How does this work compare to previous work?

The authors categorize previous work on predicting variant effects using the language of NLP (in Figure 2 if you're following along). "Classical unsupervised" methods rely on a homolog search and alignment, train on the alignment, and predict effects based on the alignment alone. "Zero shot" methods like the one presented in the paper, called ESM-1v (for "evolutionary scale model 1, variant") instead make a prediction based on the learned embedding of the sequence. The model is pre-trained on a large sequence database and at inference requires only a sequence.

How do these models perform?

I just want to repeat that part. At inference time, these large transformers simply embed the tokens of sequence of interest into the internal representation. We then use the embeddings of the wild type and the mutant to calculate a score. All of the work is done in the training of the model, which only has to be done once. And which Facebook already did for us, since the models are freely available.

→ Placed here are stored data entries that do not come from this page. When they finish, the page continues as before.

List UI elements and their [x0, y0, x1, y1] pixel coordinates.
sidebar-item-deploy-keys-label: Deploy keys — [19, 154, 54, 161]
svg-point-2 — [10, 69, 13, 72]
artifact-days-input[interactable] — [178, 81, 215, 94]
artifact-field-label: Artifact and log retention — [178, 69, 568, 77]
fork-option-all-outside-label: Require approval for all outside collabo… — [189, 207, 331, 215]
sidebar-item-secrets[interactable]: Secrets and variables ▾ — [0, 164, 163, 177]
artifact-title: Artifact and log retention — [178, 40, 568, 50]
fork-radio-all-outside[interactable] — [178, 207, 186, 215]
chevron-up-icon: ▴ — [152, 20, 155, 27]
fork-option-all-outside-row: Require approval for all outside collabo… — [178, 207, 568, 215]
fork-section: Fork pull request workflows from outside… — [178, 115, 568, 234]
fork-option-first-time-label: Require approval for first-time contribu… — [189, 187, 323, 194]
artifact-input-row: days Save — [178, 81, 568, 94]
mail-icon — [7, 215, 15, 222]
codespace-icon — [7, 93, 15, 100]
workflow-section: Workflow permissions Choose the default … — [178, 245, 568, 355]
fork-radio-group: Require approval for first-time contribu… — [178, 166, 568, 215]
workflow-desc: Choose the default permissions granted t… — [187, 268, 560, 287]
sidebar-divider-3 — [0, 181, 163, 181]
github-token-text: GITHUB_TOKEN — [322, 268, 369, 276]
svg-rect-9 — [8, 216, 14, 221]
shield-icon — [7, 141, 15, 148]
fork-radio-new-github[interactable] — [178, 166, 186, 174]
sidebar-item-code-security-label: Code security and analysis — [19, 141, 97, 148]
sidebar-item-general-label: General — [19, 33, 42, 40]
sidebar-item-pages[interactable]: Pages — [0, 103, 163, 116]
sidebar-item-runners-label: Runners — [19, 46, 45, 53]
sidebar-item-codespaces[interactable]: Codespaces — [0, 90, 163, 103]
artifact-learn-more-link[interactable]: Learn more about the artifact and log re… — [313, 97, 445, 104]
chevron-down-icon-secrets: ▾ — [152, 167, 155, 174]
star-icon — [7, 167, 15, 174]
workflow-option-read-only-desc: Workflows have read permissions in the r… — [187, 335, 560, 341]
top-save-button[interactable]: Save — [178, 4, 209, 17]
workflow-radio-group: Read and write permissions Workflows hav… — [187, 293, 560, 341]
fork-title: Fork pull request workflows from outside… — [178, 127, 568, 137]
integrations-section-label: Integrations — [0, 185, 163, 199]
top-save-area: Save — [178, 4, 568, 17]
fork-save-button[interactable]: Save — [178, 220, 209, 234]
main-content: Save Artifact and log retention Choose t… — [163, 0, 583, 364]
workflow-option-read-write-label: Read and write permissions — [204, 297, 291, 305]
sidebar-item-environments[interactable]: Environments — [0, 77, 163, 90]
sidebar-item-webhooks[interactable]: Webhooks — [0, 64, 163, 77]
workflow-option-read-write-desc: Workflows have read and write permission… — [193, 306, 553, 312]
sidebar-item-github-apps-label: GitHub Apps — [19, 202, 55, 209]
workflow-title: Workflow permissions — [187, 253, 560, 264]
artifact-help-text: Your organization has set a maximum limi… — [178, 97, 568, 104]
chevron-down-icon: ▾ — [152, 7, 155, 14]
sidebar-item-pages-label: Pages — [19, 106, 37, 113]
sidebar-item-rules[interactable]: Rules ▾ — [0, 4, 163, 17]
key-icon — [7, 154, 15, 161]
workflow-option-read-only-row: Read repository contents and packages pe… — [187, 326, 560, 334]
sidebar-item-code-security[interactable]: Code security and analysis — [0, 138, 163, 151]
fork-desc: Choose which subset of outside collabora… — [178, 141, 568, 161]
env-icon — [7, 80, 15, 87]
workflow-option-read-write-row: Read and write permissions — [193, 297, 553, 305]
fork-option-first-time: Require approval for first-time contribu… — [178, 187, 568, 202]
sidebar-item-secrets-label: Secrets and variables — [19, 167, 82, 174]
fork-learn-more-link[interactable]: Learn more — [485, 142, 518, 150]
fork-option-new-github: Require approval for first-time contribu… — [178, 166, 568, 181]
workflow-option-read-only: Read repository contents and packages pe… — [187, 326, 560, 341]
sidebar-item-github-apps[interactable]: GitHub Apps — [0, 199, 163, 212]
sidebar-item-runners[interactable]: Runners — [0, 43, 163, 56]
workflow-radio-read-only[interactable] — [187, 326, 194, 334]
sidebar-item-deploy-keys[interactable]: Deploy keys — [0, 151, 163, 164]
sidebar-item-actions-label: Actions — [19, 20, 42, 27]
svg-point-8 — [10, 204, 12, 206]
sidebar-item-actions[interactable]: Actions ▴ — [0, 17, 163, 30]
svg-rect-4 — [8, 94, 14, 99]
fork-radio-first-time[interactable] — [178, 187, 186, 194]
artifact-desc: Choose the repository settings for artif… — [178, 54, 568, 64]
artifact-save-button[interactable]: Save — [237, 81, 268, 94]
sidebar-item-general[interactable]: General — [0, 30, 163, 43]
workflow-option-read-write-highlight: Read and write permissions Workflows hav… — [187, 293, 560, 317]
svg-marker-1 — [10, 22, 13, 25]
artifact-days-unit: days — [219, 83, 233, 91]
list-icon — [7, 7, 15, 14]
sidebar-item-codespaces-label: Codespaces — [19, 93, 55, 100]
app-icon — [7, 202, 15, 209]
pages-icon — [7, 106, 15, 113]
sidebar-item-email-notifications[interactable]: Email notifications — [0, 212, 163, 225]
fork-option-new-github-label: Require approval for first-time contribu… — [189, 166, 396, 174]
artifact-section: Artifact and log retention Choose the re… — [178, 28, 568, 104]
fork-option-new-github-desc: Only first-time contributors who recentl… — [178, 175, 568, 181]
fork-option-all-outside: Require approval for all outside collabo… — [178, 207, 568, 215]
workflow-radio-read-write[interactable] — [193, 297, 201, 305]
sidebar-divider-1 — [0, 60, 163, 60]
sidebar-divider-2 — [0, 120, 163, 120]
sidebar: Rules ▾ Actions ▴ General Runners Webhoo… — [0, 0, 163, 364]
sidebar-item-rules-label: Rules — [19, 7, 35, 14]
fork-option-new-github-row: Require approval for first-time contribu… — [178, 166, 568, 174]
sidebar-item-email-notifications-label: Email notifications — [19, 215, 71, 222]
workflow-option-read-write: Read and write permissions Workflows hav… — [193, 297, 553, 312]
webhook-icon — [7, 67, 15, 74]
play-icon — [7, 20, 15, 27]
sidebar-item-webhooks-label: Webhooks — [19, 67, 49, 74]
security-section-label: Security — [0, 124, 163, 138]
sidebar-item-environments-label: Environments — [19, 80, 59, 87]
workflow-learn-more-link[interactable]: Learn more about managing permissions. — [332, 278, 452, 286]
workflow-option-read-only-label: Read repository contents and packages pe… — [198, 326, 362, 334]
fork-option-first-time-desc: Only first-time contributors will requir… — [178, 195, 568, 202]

These models perform as well or better than existing methods for predicting the effects of variants. The authors evaluate the model on 41 datasets from the previous best-performing model (EVmutation) and show the Spearman rank correlation with each dataset.

The future

These models work so well I can't help but think that there is huge potential for the use of protein transformer models for predicting variant effects. I also think it's cool that a model that is just natural language (that is, not explicitly modeling protein structure) is able to do this well. It might be interesting to see if approaches that directly model protein structure, like AlphaFold, could be tuned to predict variant effects. In a similar way that the authors had to calibrate their training of the ESM family of models to the specific task of variant prediction, I wonder if the general-purpose AlphaFold model may be able to be calibrated towards predicting variant effects even better than these models can.